/---

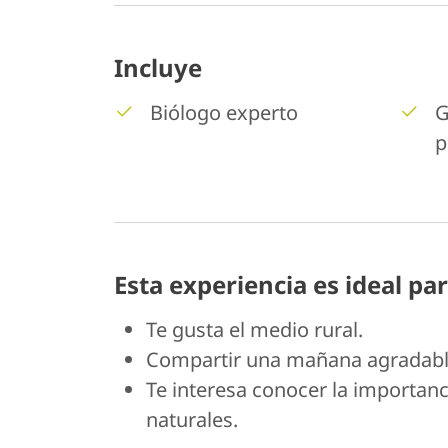
Incluye
Biólogo experto
G
p
Esta experiencia es ideal par
Te gusta el medio rural.
Compartir una mañana agradable
Te interesa conocer la importanc
naturales.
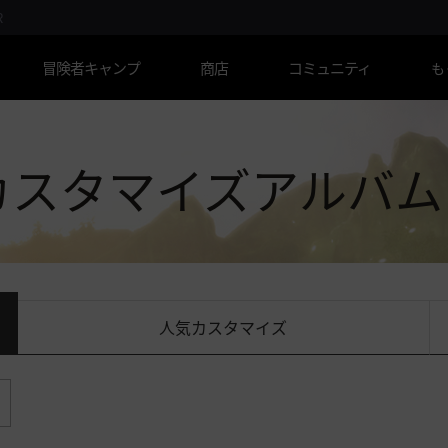
R
冒険者キャンプ
商店
コミュニティ
も
カスタマイズアルバ
人気カスタマイズ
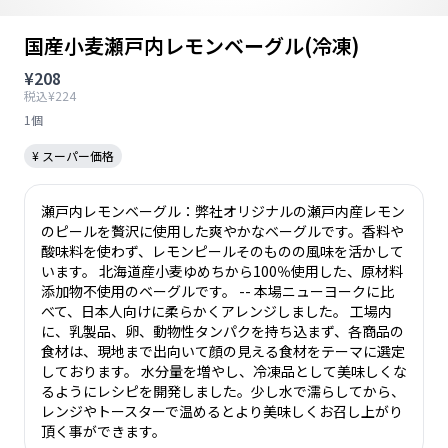
国産小麦瀬戸内レモンベーグル(冷凍)
¥208
税込¥224
1個
¥ スーパー価格
瀬戸内レモンベーグル：弊社オリジナルの瀬戸内産レモン
のピールを贅沢に使用した爽やかなベーグルです。香料や
酸味料を使わず、レモンピールそのものの風味を活かして
います。 北海道産小麦ゆめちから100％使用した、原材料
添加物不使用のベーグルです。 -- 本場ニューヨークに比
べて、日本人向けに柔らかくアレンジしました。 工場内
に、乳製品、卵、動物性タンパクを持ち込まず、各商品の
食材は、現地まで出向いて顔の見える食材をテーマに選定
しております。 水分量を増やし、冷凍品として美味しくな
るようにレシピを開発しました。少し水で濡らしてから、
レンジやトースターで温めるとより美味しくお召し上がり
頂く事ができます。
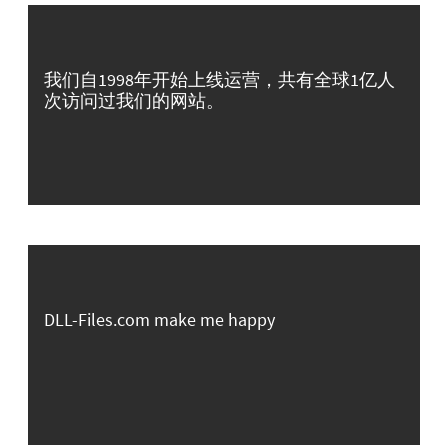
我们自1998年开始上线运营，共有全球1亿人
次访问过我们的网站。
DLL-Files.com make me happy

\---

Give the listing again word for word, but drop every picture.

--- Exercise solution ---
Incluye
Biólogo experto
G
p
Esta experiencia es ideal par
Te gusta el medio rural.
Compartir una mañana agradable
Te interesa conocer la importanc
naturales.
R
冒険者キャンプ
商店
コミュニティ
も
カスタマイズアルバ
人気カスタマイズ
国産小麦瀬戸内レモンベーグル(冷凍)
¥208
税込¥224
1個
¥ スーパー価格
瀬戸内レモンベーグル：弊社オリジナルの瀬戸内産レモン
のピールを贅沢に使用した爽やかなベーグルです。香料や
酸味料を使わず、レモンピールそのものの風味を活かして
います。 北海道産小麦ゆめちから100％使用した、原材料
添加物不使用のベーグルです。 -- 本場ニューヨークに比
べて、日本人向けに柔らかくアレンジしました。 工場内
に、乳製品、卵、動物性タンパクを持ち込まず、各商品の
食材は、現地まで出向いて顔の見える食材をテーマに選定
しております。 水分量を増やし、冷凍品として美味しくな
るようにレシピを開発しました。少し水で濡らしてから、
レンジやトースターで温めるとより美味しくお召し上がり
頂く事ができます。
我们自1998年开始上线运营，共有全球1亿人
次访问过我们的网站。
DLL-Files.com make me happy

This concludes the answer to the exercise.